Suffice to say, in dynamic simulation, natural and chemical phenomena are expressed with algebraic and differential equations based on engineering principles. The mathematical models created are used for analysing how process behaviour varies with time. For the typical case of a process industry, we describe/model the plant subunits and their regulatory control. The relevant equations are solved repeatedly in the time domain and the values of temperature, pressure, flow and composition as well as the valve openings and the process control system output are calculated at every point of interest. Thus, the interactions between the process subunits can become obvious. We want our students to be able to practice critical thinking using the model explained in the previous section to troubleshoot chemical process plant problems.


Methodology

We have employed the same integrated CDIO approach currently practiced over the past 3 years of CDIO adoption (Sale and Cheah [15]; Cheah [16]; Cheah and Sale [17]); that is through systematically integrating the development of critical thinking into a suitable core chemical engineering module, instead of teaching it separately in a standalone module. Hatcher [18], in summarizing the research, concluded that an integrated approach to teaching critical thinking give better results than standalone courses.
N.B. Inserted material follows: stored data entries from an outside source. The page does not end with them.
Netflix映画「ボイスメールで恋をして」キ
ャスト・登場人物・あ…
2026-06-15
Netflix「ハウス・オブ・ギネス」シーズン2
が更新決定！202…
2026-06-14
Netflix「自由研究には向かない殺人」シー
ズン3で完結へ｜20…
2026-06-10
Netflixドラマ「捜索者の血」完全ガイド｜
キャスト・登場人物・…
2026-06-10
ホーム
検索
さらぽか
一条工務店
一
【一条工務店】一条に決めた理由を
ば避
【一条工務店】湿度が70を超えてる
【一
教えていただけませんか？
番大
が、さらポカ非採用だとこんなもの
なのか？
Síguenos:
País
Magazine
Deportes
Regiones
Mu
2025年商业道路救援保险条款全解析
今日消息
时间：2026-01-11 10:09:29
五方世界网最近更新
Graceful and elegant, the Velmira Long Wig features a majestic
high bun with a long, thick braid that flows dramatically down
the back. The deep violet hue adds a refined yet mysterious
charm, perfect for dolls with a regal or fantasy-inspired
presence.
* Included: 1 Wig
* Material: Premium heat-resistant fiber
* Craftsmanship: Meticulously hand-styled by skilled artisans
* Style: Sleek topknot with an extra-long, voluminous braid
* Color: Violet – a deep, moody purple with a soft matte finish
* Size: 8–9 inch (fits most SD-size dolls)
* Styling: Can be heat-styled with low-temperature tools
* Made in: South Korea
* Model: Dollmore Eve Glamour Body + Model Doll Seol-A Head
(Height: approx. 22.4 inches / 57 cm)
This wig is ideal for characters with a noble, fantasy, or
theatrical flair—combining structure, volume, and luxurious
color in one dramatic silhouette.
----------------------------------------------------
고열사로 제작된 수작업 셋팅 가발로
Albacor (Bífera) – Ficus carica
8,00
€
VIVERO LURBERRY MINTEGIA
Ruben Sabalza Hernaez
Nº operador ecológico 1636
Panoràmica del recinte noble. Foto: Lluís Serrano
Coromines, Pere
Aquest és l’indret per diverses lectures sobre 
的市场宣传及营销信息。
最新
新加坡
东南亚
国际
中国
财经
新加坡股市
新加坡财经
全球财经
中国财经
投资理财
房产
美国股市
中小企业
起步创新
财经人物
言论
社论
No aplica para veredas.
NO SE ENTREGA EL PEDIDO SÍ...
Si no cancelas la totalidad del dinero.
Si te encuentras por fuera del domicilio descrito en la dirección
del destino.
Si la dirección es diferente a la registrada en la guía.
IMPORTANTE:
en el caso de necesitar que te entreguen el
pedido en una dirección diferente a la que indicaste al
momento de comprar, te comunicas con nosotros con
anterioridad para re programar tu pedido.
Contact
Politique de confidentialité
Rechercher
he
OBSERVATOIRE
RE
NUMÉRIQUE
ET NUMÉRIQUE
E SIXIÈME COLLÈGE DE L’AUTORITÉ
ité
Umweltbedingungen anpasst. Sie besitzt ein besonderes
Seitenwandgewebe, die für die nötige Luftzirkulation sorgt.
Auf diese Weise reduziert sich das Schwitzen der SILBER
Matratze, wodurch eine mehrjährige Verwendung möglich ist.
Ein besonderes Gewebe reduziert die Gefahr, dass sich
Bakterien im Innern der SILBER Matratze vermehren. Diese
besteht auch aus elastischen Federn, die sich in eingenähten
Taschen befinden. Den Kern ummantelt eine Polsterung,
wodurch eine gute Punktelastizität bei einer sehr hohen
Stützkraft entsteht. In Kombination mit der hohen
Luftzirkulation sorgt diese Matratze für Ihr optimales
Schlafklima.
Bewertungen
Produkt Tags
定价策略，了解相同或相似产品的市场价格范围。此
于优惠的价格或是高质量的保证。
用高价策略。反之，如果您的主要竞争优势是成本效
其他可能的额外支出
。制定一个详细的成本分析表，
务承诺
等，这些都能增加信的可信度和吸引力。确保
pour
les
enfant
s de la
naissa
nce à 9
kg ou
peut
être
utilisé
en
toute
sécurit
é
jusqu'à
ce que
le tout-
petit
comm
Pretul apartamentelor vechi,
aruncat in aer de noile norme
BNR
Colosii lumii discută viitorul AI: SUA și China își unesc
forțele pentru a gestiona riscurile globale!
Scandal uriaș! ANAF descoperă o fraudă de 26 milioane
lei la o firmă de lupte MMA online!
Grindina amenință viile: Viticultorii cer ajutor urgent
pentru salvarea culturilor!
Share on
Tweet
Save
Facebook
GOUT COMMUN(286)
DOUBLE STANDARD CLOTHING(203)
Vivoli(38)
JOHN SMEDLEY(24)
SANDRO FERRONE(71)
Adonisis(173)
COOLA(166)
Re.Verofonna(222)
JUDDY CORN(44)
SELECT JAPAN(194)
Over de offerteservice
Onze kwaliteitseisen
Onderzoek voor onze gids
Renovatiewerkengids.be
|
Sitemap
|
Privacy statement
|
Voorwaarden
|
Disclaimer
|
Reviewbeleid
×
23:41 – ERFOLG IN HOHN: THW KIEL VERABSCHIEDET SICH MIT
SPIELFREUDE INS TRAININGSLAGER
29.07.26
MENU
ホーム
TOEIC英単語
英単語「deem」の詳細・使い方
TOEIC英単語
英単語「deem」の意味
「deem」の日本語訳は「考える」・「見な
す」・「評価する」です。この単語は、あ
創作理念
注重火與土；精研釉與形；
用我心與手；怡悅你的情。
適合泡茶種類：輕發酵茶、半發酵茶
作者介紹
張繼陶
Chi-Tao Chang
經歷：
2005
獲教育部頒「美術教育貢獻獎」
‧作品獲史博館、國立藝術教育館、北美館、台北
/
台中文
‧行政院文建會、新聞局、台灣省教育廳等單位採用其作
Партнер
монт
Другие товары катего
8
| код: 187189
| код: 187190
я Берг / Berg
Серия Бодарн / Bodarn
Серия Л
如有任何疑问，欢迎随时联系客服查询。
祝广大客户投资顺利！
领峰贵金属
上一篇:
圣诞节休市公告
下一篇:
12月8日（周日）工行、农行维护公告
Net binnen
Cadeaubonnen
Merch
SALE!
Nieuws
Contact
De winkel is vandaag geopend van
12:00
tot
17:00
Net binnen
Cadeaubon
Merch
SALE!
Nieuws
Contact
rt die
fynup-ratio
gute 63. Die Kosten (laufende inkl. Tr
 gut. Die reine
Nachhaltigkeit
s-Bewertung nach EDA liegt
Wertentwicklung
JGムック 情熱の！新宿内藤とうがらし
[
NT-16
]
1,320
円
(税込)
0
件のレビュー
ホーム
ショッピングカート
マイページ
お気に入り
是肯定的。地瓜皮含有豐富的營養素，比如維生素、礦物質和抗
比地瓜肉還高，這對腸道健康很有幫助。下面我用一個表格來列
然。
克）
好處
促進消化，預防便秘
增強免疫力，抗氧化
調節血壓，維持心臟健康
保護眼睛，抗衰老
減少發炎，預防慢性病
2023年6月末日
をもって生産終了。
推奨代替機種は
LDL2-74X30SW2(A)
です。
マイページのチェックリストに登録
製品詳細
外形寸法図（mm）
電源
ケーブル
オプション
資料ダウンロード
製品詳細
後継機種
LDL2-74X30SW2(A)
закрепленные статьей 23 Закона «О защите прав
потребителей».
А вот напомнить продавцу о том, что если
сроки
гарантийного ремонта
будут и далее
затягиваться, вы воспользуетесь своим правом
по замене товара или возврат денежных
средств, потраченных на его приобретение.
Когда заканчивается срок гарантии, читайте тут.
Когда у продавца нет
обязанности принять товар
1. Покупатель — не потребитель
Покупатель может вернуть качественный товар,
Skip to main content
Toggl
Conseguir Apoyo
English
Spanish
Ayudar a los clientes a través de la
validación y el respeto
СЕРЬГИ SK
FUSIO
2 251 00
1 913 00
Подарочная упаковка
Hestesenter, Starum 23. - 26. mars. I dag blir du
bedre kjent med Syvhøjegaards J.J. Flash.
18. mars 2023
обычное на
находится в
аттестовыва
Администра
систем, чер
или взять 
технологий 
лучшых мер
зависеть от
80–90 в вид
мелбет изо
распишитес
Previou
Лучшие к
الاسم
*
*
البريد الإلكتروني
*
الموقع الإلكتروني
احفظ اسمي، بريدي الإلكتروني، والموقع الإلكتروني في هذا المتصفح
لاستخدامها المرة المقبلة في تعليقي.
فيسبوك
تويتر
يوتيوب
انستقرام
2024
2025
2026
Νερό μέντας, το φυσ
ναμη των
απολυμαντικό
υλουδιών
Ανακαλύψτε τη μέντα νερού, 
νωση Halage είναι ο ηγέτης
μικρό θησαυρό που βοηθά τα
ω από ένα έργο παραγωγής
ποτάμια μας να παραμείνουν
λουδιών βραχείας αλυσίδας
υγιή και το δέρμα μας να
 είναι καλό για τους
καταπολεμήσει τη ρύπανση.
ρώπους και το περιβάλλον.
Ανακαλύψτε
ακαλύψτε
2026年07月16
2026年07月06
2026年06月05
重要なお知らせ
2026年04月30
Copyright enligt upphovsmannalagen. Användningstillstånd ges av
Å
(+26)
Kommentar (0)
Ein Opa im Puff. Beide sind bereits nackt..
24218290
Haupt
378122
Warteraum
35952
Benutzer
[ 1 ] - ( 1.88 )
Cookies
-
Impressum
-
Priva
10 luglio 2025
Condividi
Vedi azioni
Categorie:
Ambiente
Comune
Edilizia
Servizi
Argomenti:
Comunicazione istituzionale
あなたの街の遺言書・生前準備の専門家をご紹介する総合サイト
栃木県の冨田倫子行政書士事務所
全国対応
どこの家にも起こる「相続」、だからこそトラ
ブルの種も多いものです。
Also, consistent with our past practices in integrating CDIO skills into our curriculum, we adopted the learning activity design using the student-centered framework “Triangle of Course Design” by Felder and Brent [19] as shown in Figure 2.

Figure 2: Triangle of Course Design

This seeks to ensure that the learning outcomes are effectively and efficiently developed and assessed through the instructional strategies and assessment systems employed. The advantage of using dynamic simulation has been identified. In the more generic sense, it is aptly summarized by Gurmen et al [20] who noted that:

Interactive computing can greatly facilitate the learning of troubleshooting skills because of the rapid feedback, the alternate pathways the student may progress and the multiple solutions they can generate. Complementary to the traditional classes, interactive computer modules enable the students to create various what-if scenarios and to concentrate on critical thinking.

The research methodology involved a range of qualitative and quantitative methods in order to explore the ways in which students actually went about their thinking when actively involved in solving problems presented in the simulation activities.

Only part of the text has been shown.